> **The problem**:
Every line below that includes the word "pension" needs to be copied.

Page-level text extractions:
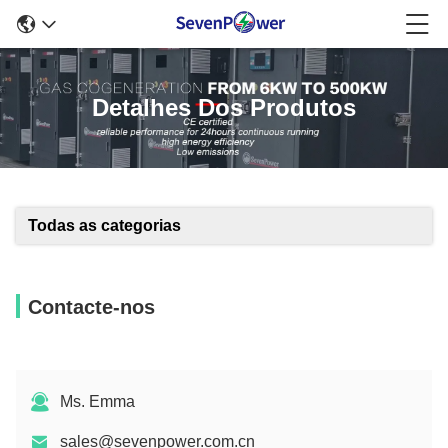
Detalhes Dos Produtos
Todas as categorias
Contacte-nos
Ms. Emma
sales@sevenpower.com.cn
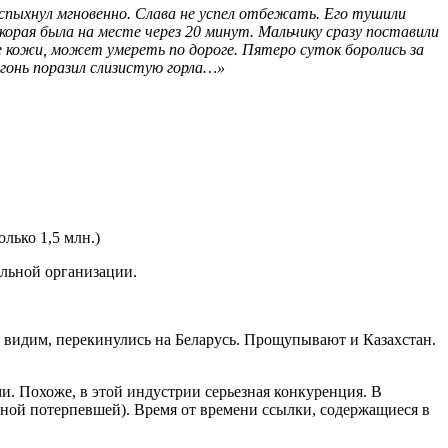
спыхнул мгновенно. Слава не успел отбежать. Eго тушили
Скорая была на месте через 20 минут. Мальчику сразу поставили
ие кожи, может умереть по дороге. Пятеро суток боролись за
огонь поразил слизистую горла…»
лько 1,5 млн.)
ельной организации.
 видим, перекинулись на Беларусь. Прощупывают и Казахстан.
и. Похоже, в этой индустрии серьезная конкуренция. В
ьной потерпевшей). Время от времени ссылки, содержащиеся в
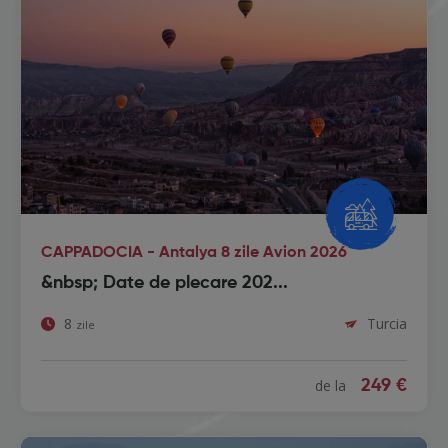
CAPPADOCIA - Antalya 8 zile Avion 2026
&nbsp; Date de plecare 202...
8
Turcia
zile
de la
249 €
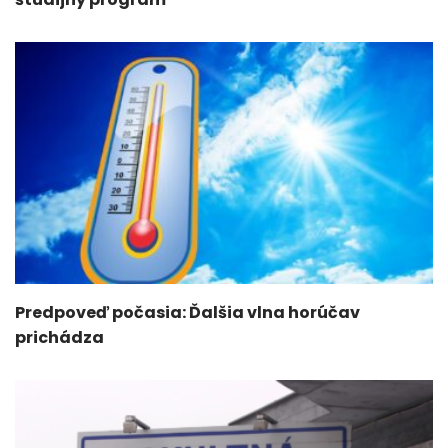
Predpoveď počasia: Ďalšia vlna horúčav
prichádza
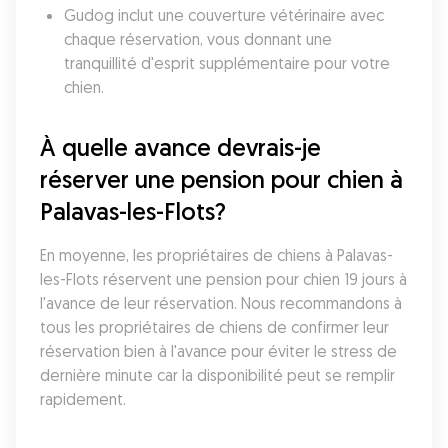
Gudog inclut une couverture vétérinaire avec 
chaque réservation, vous donnant une 
tranquillité d'esprit supplémentaire pour votre 
chien. 
À quelle avance devrais-je 
réserver une pension pour chien à 
Palavas-les-Flots?
En moyenne, les propriétaires de chiens à Palavas-
les-Flots réservent une pension pour chien 19 jours à 
l'avance de leur réservation. Nous recommandons à 
tous les propriétaires de chiens de confirmer leur 
réservation bien à l'avance pour éviter le stress de 
dernière minute car la disponibilité peut se remplir 
rapidement.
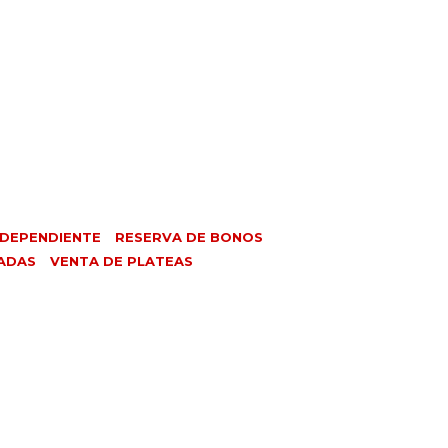
NDEPENDIENTE
RESERVA DE BONOS
ADAS
VENTA DE PLATEAS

> **Solution to the problem**:
réserver une pension pour chien à 
les-Flots réservent une pension pour chien 19 jours à 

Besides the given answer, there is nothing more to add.